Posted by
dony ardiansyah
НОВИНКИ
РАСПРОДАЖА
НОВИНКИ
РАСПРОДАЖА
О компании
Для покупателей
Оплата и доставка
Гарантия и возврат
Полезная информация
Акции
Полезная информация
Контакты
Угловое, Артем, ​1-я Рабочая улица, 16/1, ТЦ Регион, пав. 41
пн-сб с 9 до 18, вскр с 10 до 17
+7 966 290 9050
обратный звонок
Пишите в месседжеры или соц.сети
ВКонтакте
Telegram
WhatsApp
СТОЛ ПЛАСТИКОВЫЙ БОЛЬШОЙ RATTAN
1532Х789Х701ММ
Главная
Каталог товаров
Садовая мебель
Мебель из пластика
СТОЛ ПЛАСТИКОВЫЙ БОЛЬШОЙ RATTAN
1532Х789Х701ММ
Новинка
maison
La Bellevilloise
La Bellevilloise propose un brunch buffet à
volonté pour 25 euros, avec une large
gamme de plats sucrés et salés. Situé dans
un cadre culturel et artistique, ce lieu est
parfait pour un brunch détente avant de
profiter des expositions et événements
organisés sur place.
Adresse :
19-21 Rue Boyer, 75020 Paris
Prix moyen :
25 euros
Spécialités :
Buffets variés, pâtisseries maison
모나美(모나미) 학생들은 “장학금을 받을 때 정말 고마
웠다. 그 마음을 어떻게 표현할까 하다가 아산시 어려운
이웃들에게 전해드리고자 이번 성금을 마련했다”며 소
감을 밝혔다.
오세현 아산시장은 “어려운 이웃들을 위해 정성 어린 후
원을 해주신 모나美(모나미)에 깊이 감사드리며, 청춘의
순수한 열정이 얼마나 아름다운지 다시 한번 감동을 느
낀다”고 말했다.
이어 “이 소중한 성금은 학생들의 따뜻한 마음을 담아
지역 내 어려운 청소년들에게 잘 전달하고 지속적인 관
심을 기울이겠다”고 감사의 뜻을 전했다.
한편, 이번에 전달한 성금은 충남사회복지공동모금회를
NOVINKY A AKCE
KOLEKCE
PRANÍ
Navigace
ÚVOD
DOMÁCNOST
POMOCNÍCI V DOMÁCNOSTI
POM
= = = = =
**REQUIRED WORK**
Each line from the first line of the listing through the line containing "обратный звонок" must be set down exactly; no other line belongs in the answer.

**RESULT FOR THIS TASK**
Posted by
dony ardiansyah
НОВИНКИ
РАСПРОДАЖА
НОВИНКИ
РАСПРОДАЖА
О компании
Для покупателей
Оплата и доставка
Гарантия и возврат
Полезная информация
Акции
Полезная информация
Контакты
Угловое, Артем, ​1-я Рабочая улица, 16/1, ТЦ Регион, пав. 41
пн-сб с 9 до 18, вскр с 10 до 17
+7 966 290 9050
обратный звонок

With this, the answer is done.